The amount that people interact with AI is continuously growing. From chatbots that can answer whatever question you ask to self-driving cars to image classifiers that tell you if your medical scans show evidence of cancer — there are few regions of life that are likely to remain unchanged by the advance of AI. In many ways, this makes it just the same as millions of technologies that have come before it, but AI still manages to remain unique in its ability to lie.
We don’t always know why AI gets things wrong. Its ability to hallucinate is well documented but without a comprehensive solution. We can mitigate against it through various assurance processes and treating results with appropriate suspicion, but even doing that becomes difficult when AI can’t always be trusted to give accurate confidences for predictions it makes.
When an AI system produces any sort of classification or label, it usually does so with an associated confidence score. If an object detection model is shown an image of a stop sign, it may say that it is 90% confident that it can see a stop sign. If a sentiment analysis model is shown a product review, it may identify it as having positive sentiment with 60% confidence. Due to the fact that when a model is assessed, it is usually its accuracy (whether or not predictions are correct) which is cited over the truthfulness of its confidence scores, models can end up seeming as though they will perform well while still being woefully miscalibrated.
Within the context of AI systems which produce classifications with confidence scores, calibration is defined as the extent to which those confidence scores are representative of accuracy. For example, if predictions have been made with 100% confidence you would expect them to all be correct, while if predictions have been made with 50% confidence, you would expect for half of them to be correct. A model which fulfills this criteria is a well calibrated model, while a model which produces confidence scores that are not representative of accuracy is a badly calibrated model.

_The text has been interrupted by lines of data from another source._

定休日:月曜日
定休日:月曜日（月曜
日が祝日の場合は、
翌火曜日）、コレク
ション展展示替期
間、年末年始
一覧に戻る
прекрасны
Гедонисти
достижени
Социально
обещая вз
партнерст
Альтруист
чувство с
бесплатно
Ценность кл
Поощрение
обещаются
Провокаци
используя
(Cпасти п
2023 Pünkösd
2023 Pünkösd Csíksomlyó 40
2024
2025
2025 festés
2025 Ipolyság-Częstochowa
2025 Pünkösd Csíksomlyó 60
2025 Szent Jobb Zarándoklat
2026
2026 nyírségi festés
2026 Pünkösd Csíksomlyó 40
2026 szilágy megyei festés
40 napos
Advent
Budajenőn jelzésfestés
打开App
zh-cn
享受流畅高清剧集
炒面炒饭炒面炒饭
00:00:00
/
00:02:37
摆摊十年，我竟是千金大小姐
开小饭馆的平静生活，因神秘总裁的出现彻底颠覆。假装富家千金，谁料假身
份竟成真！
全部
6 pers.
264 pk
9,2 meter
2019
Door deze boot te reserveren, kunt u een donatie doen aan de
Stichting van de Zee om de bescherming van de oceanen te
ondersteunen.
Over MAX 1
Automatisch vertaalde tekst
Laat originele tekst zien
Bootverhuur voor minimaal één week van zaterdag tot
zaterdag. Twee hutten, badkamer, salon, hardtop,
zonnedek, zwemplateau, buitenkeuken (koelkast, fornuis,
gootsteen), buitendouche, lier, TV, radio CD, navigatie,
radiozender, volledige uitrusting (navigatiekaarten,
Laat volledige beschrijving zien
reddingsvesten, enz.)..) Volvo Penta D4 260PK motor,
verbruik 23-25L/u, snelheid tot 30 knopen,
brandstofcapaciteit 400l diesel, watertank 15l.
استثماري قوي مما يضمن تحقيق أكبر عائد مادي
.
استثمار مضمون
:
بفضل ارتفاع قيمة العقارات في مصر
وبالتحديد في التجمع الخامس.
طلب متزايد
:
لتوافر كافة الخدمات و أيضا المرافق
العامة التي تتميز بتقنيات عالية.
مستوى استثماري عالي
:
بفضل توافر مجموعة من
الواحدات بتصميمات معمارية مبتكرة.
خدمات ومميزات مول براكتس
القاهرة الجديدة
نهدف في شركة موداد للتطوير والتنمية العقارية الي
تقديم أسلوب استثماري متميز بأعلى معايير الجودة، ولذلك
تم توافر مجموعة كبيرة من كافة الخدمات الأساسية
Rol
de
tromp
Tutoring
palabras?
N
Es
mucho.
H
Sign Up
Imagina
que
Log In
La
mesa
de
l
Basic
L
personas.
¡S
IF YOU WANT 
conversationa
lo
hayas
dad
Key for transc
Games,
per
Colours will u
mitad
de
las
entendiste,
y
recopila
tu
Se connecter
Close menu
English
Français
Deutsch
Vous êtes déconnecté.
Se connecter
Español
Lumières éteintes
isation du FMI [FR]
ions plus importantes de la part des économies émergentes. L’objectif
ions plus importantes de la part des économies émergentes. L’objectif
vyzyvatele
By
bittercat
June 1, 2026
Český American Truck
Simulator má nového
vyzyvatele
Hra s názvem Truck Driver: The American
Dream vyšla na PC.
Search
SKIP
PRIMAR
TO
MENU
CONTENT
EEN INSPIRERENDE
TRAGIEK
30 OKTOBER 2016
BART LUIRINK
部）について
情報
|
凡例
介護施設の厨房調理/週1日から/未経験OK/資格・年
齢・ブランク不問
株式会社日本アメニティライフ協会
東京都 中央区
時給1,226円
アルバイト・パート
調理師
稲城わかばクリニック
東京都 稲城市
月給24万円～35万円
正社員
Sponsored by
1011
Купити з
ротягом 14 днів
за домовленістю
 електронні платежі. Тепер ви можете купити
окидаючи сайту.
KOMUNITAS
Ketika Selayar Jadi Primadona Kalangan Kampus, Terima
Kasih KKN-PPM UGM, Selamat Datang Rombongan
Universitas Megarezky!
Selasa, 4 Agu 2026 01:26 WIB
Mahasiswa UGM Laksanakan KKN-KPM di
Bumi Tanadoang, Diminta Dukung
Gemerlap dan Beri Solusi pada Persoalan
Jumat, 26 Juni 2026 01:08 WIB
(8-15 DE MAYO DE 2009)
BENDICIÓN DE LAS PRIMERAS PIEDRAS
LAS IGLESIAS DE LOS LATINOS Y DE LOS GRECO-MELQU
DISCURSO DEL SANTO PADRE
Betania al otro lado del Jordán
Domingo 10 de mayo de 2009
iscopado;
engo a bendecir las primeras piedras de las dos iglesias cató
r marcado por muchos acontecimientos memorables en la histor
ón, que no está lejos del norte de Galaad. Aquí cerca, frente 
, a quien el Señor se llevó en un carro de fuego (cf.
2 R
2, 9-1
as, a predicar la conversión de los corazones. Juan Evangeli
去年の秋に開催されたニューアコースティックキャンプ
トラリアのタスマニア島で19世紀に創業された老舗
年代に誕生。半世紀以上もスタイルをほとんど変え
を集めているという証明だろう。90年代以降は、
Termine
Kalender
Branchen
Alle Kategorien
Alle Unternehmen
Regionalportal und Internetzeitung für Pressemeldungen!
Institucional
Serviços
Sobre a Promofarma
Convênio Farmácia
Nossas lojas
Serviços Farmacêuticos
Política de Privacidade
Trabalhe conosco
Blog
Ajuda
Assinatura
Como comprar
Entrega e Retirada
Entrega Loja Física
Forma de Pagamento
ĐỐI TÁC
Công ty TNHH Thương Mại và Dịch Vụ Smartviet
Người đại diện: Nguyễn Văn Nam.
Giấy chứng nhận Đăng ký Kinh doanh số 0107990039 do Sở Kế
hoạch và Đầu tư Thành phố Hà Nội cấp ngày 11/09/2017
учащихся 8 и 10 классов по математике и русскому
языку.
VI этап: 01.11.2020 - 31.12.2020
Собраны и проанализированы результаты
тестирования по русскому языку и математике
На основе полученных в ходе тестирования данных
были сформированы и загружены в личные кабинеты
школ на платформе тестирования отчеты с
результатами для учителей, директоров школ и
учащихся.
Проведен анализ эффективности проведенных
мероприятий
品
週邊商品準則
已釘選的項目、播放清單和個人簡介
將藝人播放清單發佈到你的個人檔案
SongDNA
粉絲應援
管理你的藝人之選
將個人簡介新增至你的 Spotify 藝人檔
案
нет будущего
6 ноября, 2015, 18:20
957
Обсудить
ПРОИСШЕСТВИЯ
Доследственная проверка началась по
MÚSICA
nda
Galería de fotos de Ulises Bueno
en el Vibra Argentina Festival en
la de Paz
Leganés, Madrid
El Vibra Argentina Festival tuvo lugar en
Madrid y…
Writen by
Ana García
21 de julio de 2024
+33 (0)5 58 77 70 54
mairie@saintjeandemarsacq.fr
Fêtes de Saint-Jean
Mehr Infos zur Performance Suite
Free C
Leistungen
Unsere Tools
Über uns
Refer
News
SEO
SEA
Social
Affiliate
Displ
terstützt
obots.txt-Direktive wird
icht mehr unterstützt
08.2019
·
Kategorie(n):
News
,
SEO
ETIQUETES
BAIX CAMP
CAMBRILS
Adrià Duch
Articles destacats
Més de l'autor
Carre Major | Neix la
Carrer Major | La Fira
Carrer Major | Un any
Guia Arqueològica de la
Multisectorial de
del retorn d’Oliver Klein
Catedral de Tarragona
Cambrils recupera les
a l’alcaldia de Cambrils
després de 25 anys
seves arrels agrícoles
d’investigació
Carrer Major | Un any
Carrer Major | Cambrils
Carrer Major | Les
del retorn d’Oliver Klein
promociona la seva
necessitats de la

There is a simple way to resolve the common issue of badly calibrated AI; measuring and improving calibration as its own quantity rather than as a by-product of loss function optimisation. Methods for improvement can range from restructuring the neural architecture of a network to slapping an extra layer on the end that squishes confidence scores closer to a mean value. While it can become challenging to figure out what sort of method is appropriate for a given use case, the range of different methods means that there are few situations in which nothing will be applicable. In using these methods, while AI may still produce incorrect results, we gain an accurate picture of how much trust we should have in a given output.
AI might still lie but at least it will tell us when it does.